Interpretation of results:
GHS criteria not met
Remarks:
Not classified according to Regulation (EC) No. 1272/2008
Conclusions:
Since there was no indication that the test item elicits a SI ≥ 3 when tested up to 25%, ROC 118 was not considered to be a skin sensitizer. The test item does not have to be classified and has no obligatory labelling requirement for sensitization by skin contact according to the Globally Harmonized System of Classification and Labelling of Chemicals (GHS) of the United Nations (2015) (including all amendments) and the Regulation (EC) No 1272/2008 on classification, labelling and packaging of items and mixtures (including all amendments).
Executive summary:

A Local Lymph Node Assay was performed, according to OECD guideline 429 and GLP principles, to asses the skin sensitising potential of ROC-118. Three groups of five female mice were treated with test item concentrations of 5, 10 or 25% w/w, these concentrations were selected based on the results of a pre-screen test. Five vehicle control animals were similarly treated with the vehicle (dimethylformamide) alone.

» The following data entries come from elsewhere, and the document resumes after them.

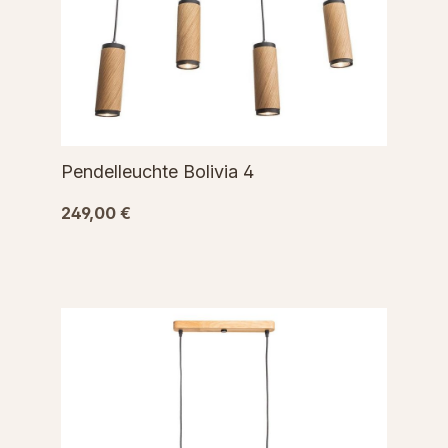
Pendelleuchte Bolivia 4
249,00 €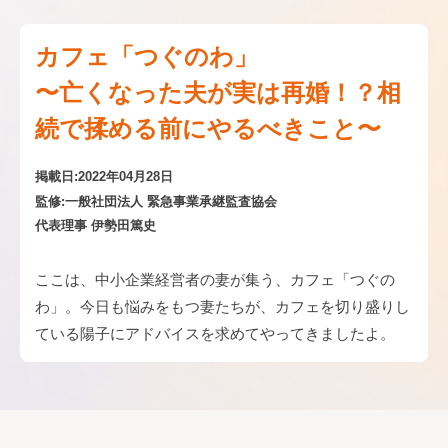
カフェ「つぐのわ」
〜亡くなった夫が実は再婚！？相
続で揉める前にやるべきこと〜
掲載日:2022年04月28日
監修:一般社団法人 緊急事業承継監査協会
代表理事 伊勢田篤史
ここは、中小企業経営者の妻が集う、カフェ「つぐの
わ」。今日も悩みをもつ妻たちが、カフェを切り盛りし
ている陽子にアドバイスを求めてやってきましたよ。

The test item was applied on three consecutive days, by open application on the ears of the animals. Three days after the last exposure, all animals were injected with 3H-methyl thymidine and after five hours the draining (auricular) lymph nodes were excised and pooled for each animal. After precipitating the DNa of the lymph node cells, radioactivity measurements were performed. The activity was expressed as the number of disintegrations per minute (DPM) and a stimulation index (SI) was calculated for each concentration group. All auricular lymph nodes of the animals of both the treatment groups and control groups were considered normal in size. No macroscopic abnormalities of the surrounding area were noted for any of the animals. The SI values calculated for the test item concentrations 5, 10 and 25% were 0.9, 1.4 and 1.3, respectively. Since the test item did not induce a SI>3 when tested up to 25%, it is not considered to be a skin sensitizer. ROC-118 is not classified according to GHS and Regulation (EC) No. 1272/2008.

The six-month reliability check with Alpha-hexylcinnamaldehyde indicated that the test system functioned properly.